:: INFORMATION PROVIDED

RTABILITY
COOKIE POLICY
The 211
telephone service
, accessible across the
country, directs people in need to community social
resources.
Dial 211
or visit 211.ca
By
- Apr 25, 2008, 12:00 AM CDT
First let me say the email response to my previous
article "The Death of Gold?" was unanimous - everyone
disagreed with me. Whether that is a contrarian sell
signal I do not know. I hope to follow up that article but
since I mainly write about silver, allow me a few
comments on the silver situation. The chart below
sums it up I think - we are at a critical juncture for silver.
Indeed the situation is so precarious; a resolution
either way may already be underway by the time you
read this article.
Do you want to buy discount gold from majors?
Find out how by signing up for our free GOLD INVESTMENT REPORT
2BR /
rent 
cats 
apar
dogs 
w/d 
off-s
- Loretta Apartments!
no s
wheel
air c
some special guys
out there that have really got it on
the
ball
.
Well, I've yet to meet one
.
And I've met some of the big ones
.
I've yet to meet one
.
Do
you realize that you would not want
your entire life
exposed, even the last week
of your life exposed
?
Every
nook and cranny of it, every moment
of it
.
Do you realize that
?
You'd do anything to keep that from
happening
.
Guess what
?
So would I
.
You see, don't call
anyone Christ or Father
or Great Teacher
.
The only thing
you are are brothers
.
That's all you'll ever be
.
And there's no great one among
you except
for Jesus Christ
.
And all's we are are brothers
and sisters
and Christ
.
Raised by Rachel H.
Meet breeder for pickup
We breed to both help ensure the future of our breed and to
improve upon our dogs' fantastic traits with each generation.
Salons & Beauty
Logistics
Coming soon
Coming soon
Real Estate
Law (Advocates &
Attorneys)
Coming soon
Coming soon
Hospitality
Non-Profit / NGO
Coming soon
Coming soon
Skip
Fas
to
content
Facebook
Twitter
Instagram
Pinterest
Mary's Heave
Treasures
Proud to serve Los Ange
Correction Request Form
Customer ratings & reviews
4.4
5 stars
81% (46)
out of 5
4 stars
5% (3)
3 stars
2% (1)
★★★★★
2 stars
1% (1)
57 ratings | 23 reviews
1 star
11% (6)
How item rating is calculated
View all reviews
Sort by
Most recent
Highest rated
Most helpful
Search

::::

__TASK INSTRUCTIONS__
In the listing above, find the line containing "The only thing" and the line containing "We breed to", then quote both, plus every line between them, exactly as written.

__ANSWER BOX__
The only thing
you are are brothers
.
That's all you'll ever be
.
And there's no great one among
you except
for Jesus Christ
.
And all's we are are brothers
and sisters
and Christ
.
Raised by Rachel H.
Meet breeder for pickup
We breed to both help ensure the future of our breed and to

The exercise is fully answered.